También su relación con la tecnología parte de una paradoja fértil: la búsqueda de lo orgánico en lo digital. La imperfección es una constante en sus texturas, ya sea por la introducción deliberada de errores de sincronía, la saturación armónica analógica o los desajustes en la cuantización. Esta apuesta por lo inestable rompe la rigidez de la cuadrícula digital y conecta con una tradición performativa que prioriza la sensación sobre la limpieza técnica.
Kelly Lee Owens ha logrado construir un espacio propio donde convergen elementos dispares sin necesidad de justificarse: la herencia coral galesa, la sensibilidad melódica del pop británico, la física del techno berlinés y una ética del cuidado que atraviesa cada compás. Su música no busca acomodarse en escenas, etiquetas ni modas, sino en tensar los límites de la forma, del cuerpo y del sonido.

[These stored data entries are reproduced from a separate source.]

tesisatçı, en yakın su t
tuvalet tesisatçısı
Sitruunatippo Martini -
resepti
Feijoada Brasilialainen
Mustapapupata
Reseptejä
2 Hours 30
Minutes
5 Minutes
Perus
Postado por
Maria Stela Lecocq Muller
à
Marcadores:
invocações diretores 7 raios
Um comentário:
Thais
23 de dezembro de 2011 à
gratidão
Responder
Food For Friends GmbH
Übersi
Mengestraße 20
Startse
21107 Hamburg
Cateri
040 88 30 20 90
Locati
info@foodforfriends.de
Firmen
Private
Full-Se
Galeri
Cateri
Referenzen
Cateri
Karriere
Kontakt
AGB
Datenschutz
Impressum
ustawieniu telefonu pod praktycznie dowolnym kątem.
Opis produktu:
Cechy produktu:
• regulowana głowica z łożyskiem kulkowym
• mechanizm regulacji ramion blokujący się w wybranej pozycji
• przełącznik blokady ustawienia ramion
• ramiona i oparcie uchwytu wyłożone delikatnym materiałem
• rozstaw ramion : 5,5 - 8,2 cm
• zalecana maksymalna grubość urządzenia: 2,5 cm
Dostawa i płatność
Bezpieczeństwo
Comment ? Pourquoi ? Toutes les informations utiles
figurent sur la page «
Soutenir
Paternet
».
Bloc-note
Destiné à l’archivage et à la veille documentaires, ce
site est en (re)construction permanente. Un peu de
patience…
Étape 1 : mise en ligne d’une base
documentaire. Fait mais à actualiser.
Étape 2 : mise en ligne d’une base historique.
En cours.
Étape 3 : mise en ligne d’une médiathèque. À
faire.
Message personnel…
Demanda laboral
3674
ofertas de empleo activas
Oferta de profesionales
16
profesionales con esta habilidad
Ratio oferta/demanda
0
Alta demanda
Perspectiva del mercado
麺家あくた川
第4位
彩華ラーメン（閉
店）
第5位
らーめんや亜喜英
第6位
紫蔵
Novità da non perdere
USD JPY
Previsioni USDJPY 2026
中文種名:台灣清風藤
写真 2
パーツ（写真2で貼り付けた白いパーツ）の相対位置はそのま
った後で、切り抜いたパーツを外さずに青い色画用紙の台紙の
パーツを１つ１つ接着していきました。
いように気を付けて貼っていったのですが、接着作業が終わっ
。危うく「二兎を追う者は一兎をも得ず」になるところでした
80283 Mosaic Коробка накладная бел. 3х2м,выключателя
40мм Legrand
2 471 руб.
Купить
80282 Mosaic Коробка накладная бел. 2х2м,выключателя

En un momento donde el mercado exige velocidad y visibilidad constante, su insistencia en la precisión, en el ritmo que impone el proceso y en el respeto por el silencio, la sitúan en un lugar de resistencia y profundidad creativa. No hay espectáculo en su vulnerabilidad, ni eslogan en su discurso. Lo que ofrece es otra cosa: una música que se afina con el oído y se percibe con el pecho, como si cada frecuencia estuviera calibrada no sólo para sonar, sino para sostener.